EXERCISE:
The records below must be reproduced exactly, excluding any pictures.

*** Opening RECORDS SHOWN ***

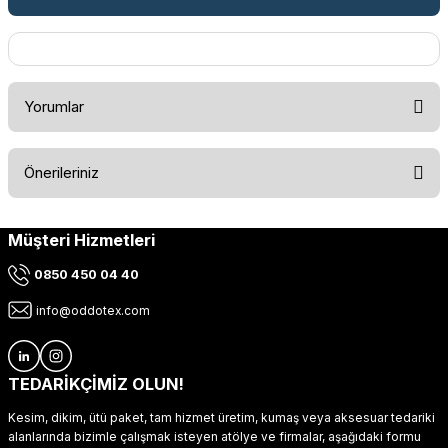
Yorumlar
Önerileriniz
Bu ürüne ilk yorumu siz yapın!
Müşteri Hizmetleri
Bu ürünün fiyat bilgisi, resim, ürün açıklamalarında ve diğer
konularda yetersiz gördüğünüz noktaları öneri formunu
Yorum Yaz
0850 450 04 40
kullanarak tarafımıza iletebilirsiniz.
Görüş ve önerileriniz için teşekkür ederiz.
info@oddotex.com
Ürün resmi kalitesiz, bozuk veya görüntülenemiyor.
Ürün açıklamasında eksik bilgiler bulunuyor.
TEDARİKÇİMİZ OLUN!
Ürün bilgilerinde hatalar bulunuyor.
Kesim, dikim, ütü paket, tam hizmet üretim, kumaş veya aksesuar tedariki
Ürün fiyatı diğer sitelerden daha pahalı.
alanlarında bizimle çalışmak isteyen atölye ve firmalar, aşağıdaki formu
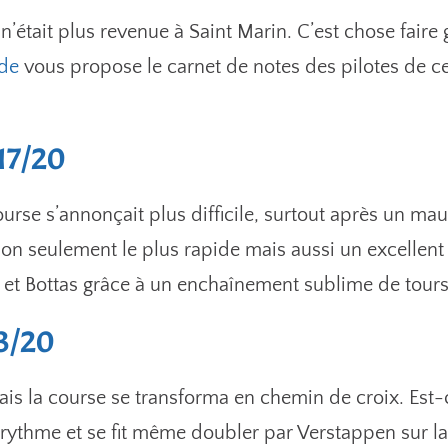
n’était plus revenue à Saint Marin. C’est chose faire
ade
vous propose le carnet de notes des pilotes de ce
17/20
course s’annonçait plus difficile, surtout après un m
non seulement le plus rapide mais aussi un excellent 
 et Bottas grâce à un enchaînement sublime de tours
13/20
ais la course se transforma en chemin de croix. Est
ythme et se fit même doubler par Verstappen sur la pi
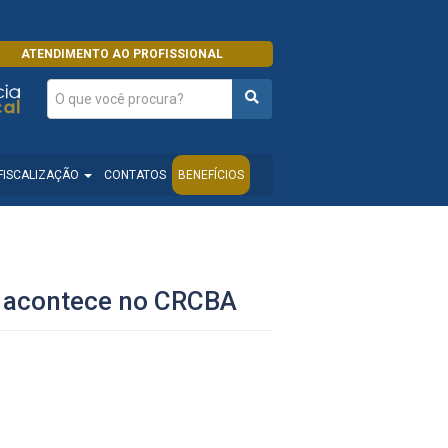
ATENDIMENTO AO PROFISSIONAL
FISCALIZAÇÃO
CONTATOS
BENEFÍCIOS
al acontece no CRCBA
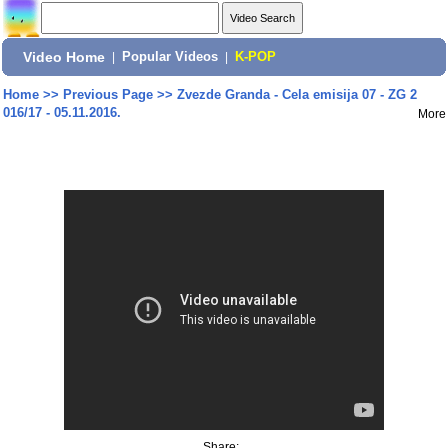
Video Home
|
Popular Videos
|
K-POP
Home
>>
Previous Page
>>
Zvezde Granda - Cela emisija 07 - ZG 2
016/17 - 05.11.2016.
More
Share:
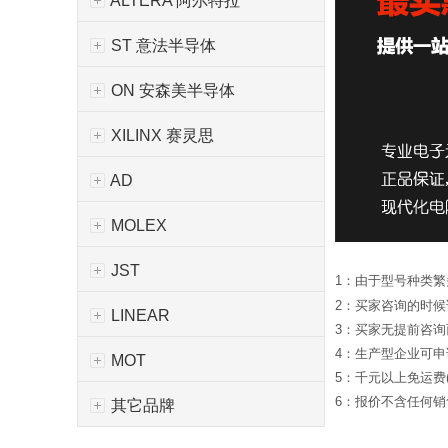
ALTERA 阿尔特拉
ST 意法半导体
ON 安森美半导体
XILINX 赛灵思
AD
MOLEX
JST
1：由于型号种类
2：买家咨询的时
LINEAR
3：买家无提前咨
4：生产型企业可
MOT
5：千元以上免运费
6：报价不含任何销售
其它品牌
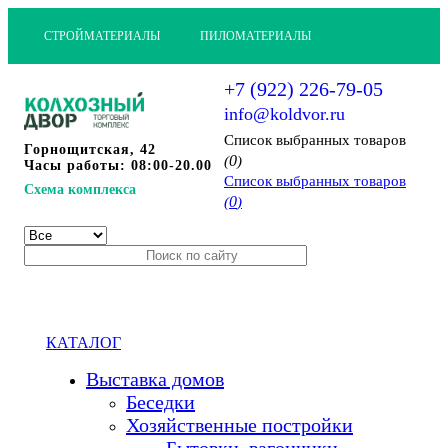
СТРОЙМАТЕРИАЛЫ
ПИЛОМАТЕРИАЛЫ
+7 (922) 226-79-05
info@koldvor.ru
Cписок выбранных товаров
Горнощитская, 42
0
(
)
Часы работы: 08:00-20.00
Cписок выбранных товаров
Схема комплекса
0
(
)
КАТАЛОГ
Выставка домов
Беседки
Хозяйственные постройки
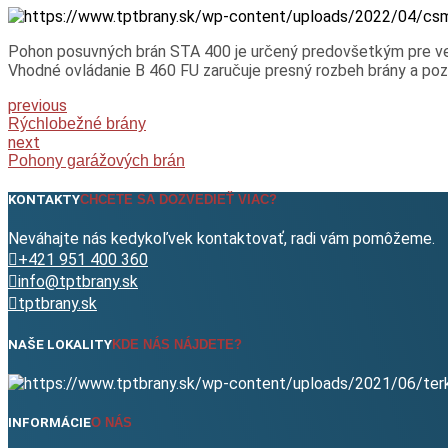
Pohon posuvných brán STA 400 je určený predovšetkým pre ve
Vhodné ovládanie B 460 FU zaručuje presný rozbeh brány a poz
previous
Rýchlobežné brány
next
Pohony garážových brán
KONTAKTY
CHCETE SA DOZVEDIEŤ VIAC?
Neváhajte nás kedykoľvek kontaktovať, radi vám pomôžeme.
+421 951 400 360
info@tptbrany.sk
tptbrany.sk
NAŠE LOKALITY
KDE NÁS NÁJDETE?
INFORMÁCIE
O NÁS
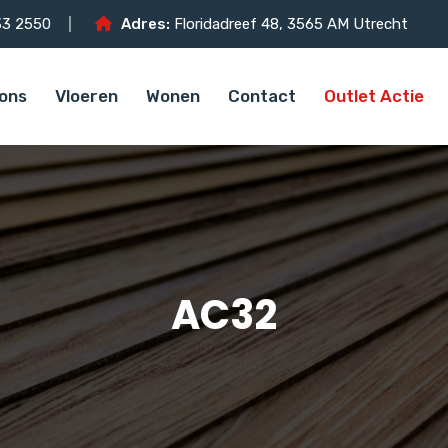
3 2550
Adres:
Floridadreef 48, 3565 AM Utrecht
ons
Vloeren
Wonen
Contact
Outlet Actie
AC32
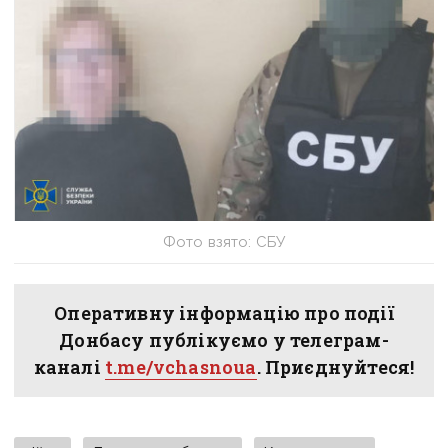
Фото взято: СБУ
Оперативну інформацію про події
Донбасу публікуємо у телеграм-
каналі
t.me/vchasnoua
. Приєднуйтеся!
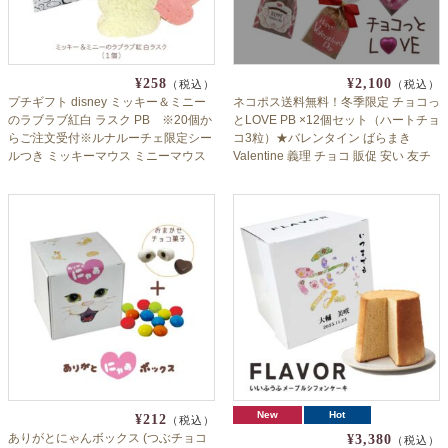
¥258
¥2,100
（税込）
（税込）
プチギフト disney ミッキー＆ミニー
ネコポス送料無料！冬季限定 チョコっ
のラブラブ紅白 ラスク PB ※20個か
とLOVE PB ×12個セット（ハートチョ
らご注文受付※ルナルーチェ限定シー
コ3粒）★バレンタイン ばらまき
ルつき ミッキーマウス ミニーマウス
Valentine 義理 チョコ 販促 安い 友チ
数量限定 期間限定 プチギフト 退職 育
ョコ 人気
休 産休 挨拶ブライダル ディズニー
New
Hot
¥212
（税込）
ありがとにゃんボックス (つぶチョコ
¥3,380
（税込）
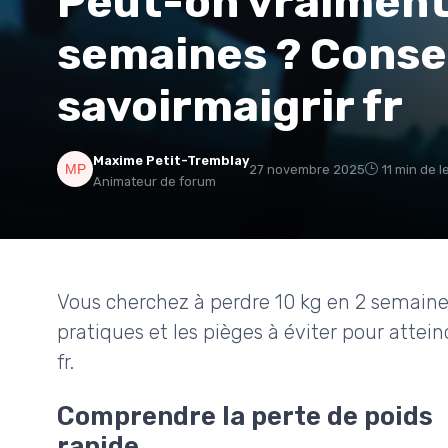
Peut-on vraiment 
semaines ? Consei
savoirmaigrir fr
Maxime Petit-Tremblay
27 novembre 2025
11 min de l
Animateur de forum
Vous cherchez à perdre 10 kg en 2 semaines 
pratiques et les pièges à éviter pour attei
fr.
Comprendre la perte de poids
rapide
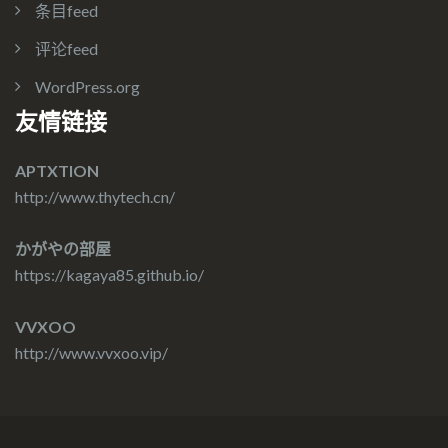
条目feed
评论feed
WordPress.org
友情链接
APTXTION
http://www.thytech.cn/
かがやの部屋
https://kagaya85.github.io/
VVXOO
http://www.vvxoo.vip/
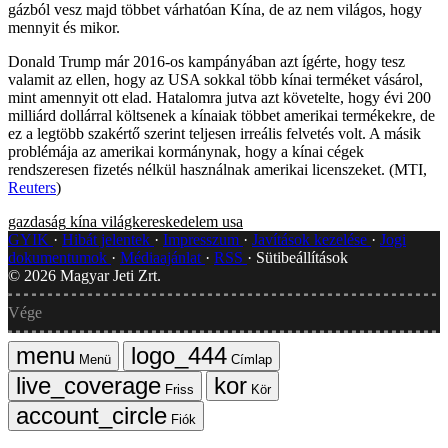
gázból vesz majd többet várhatóan Kína, de az nem világos, hogy
mennyit és mikor.
Donald Trump már 2016-os kampányában azt ígérte, hogy tesz
valamit az ellen, hogy az USA sokkal több kínai terméket vásárol,
mint amennyit ott elad. Hatalomra jutva azt követelte, hogy évi 200
milliárd dollárral költsenek a kínaiak többet amerikai termékekre, de
ez a legtöbb szakértő szerint teljesen irreális felvetés volt. A másik
problémája az amerikai kormánynak, hogy a kínai cégek
rendszeresen fizetés nélkül használnak amerikai licenszeket. (MTI,
Reuters
)
gazdaság
kína
világkereskedelem
usa
GYIK
Hibát jelentek
Impresszum
Javítások kezelése
Jogi
dokumentumok
Médiaajánlat
RSS
Sütibeállítások
©
2026
Magyar Jeti Zrt.
Vége
Menü
Címlap
Friss
Kör
Fiók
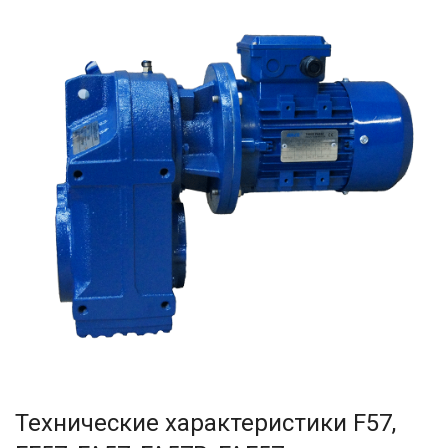
Технические характеристики F57,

*** Closing RECORDS SHOWN ***

EXERCISE RESULT:
Yorumlar
Önerileriniz
Bu ürüne ilk yorumu siz yapın!
Müşteri Hizmetleri
Bu ürünün fiyat bilgisi, resim, ürün açıklamalarında ve diğer
konularda yetersiz gördüğünüz noktaları öneri formunu
Yorum Yaz
0850 450 04 40
kullanarak tarafımıza iletebilirsiniz.
Görüş ve önerileriniz için teşekkür ederiz.
info@oddotex.com
Ürün resmi kalitesiz, bozuk veya görüntülenemiyor.
Ürün açıklamasında eksik bilgiler bulunuyor.
TEDARİKÇİMİZ OLUN!
Ürün bilgilerinde hatalar bulunuyor.
Kesim, dikim, ütü paket, tam hizmet üretim, kumaş veya aksesuar tedariki
Ürün fiyatı diğer sitelerden daha pahalı.
alanlarında bizimle çalışmak isteyen atölye ve firmalar, aşağıdaki formu
n’était plus revenue à Saint Marin. C’est chose faire
ade
vous propose le carnet de notes des pilotes de ce
17/20
course s’annonçait plus difficile, surtout après un m
non seulement le plus rapide mais aussi un excellent 
 et Bottas grâce à un enchaînement sublime de tours
13/20
ais la course se transforma en chemin de croix. Est
ythme et se fit même doubler par Verstappen sur la pi
ATENDIMENTO AO PROFISSIONAL
FISCALIZAÇÃO
CONTATOS
BENEFÍCIOS
al acontece no CRCBA
Video Home
|
Popular Videos
|
K-POP
Home
>>
Previous Page
>>
Zvezde Granda - Cela emisija 07 - ZG 2
016/17 - 05.11.2016.
More
Share:
ALTERA 阿尔特拉
ST 意法半导体
ON 安森美半导体
XILINX 赛灵思
AD
MOLEX
JST
1：由于型号种类
2：买家咨询的时
LINEAR
3：买家无提前咨
4：生产型企业可
MOT
5：千元以上免运费
6：报价不含任何销售
其它品牌
СТРОЙМАТЕРИАЛЫ
ПИЛОМАТЕРИАЛЫ
+7 (922) 226-79-05
info@koldvor.ru
Cписок выбранных товаров
Горнощитская, 42
0
(
)
Часы работы: 08:00-20.00
Cписок выбранных товаров
Схема комплекса
0
(
)
КАТАЛОГ
Выставка домов
Беседки
Хозяйственные постройки
Pohon posuvných brán STA 400 je určený predovšetkým pre ve
Vhodné ovládanie B 460 FU zaručuje presný rozbeh brány a poz
previous
Rýchlobežné brány
next
Pohony garážových brán
KONTAKTY
CHCETE SA DOZVEDIEŤ VIAC?
Neváhajte nás kedykoľvek kontaktovať, radi vám pomôžeme.
+421 951 400 360
info@tptbrany.sk
tptbrany.sk
NAŠE LOKALITY
KDE NÁS NÁJDETE?
INFORMÁCIE
O NÁS
3 2550
Adres:
Floridadreef 48, 3565 AM Utrecht
ons
Vloeren
Wonen
Contact
Outlet Actie
AC32
Фото взято: СБУ
Оперативну інформацію про події
Донбасу публікуємо у телеграм-
каналі
t.me/vchasnoua
. Приєднуйтеся!
¥258
¥2,100
（税込）
（税込）
プチギフト disney ミッキー＆ミニー
ネコポス送料無料！冬季限定 チョコっ
のラブラブ紅白 ラスク PB ※20個か
とLOVE PB ×12個セット（ハートチョ
らご注文受付※ルナルーチェ限定シー
コ3粒）★バレンタイン ばらまき
ルつき ミッキーマウス ミニーマウス
Valentine 義理 チョコ 販促 安い 友チ
数量限定 期間限定 プチギフト 退職 育
ョコ 人気
休 産休 挨拶ブライダル ディズニー
New
Hot
¥212
（税込）
ありがとにゃんボックス (つぶチョコ
¥3,380
（税込）
Peut-on vraiment 
semaines ? Consei
savoirmaigrir fr
Maxime Petit-Tremblay
27 novembre 2025
11 min de l
Animateur de forum
Vous cherchez à perdre 10 kg en 2 semaines 
pratiques et les pièges à éviter pour attei
fr.
Comprendre la perte de poids
rapide
条目feed
评论feed
WordPress.org
友情链接
APTXTION
http://www.thytech.cn/
かがやの部屋
https://kagaya85.github.io/
VVXOO
http://www.vvxoo.vip/
gázból vesz majd többet várhatóan Kína, de az nem világos, hogy
mennyit és mikor.
Donald Trump már 2016-os kampányában azt ígérte, hogy tesz
valamit az ellen, hogy az USA sokkal több kínai terméket vásárol,
mint amennyit ott elad. Hatalomra jutva azt követelte, hogy évi 200
milliárd dollárral költsenek a kínaiak többet amerikai termékekre, de
ez a legtöbb szakértő szerint teljesen irreális felvetés volt. A másik
problémája az amerikai kormánynak, hogy a kínai cégek
rendszeresen fizetés nélkül használnak amerikai licenszeket. (MTI,
Reuters
)
gazdaság
kína
világkereskedelem
usa
GYIK
Hibát jelentek
Impresszum
Javítások kezelése
Jogi
dokumentumok
Médiaajánlat
RSS
Sütibeállítások
©
2026
Magyar Jeti Zrt.
Vége
Menü
Címlap
Friss
Kör
Fiók
Технические характеристики F57,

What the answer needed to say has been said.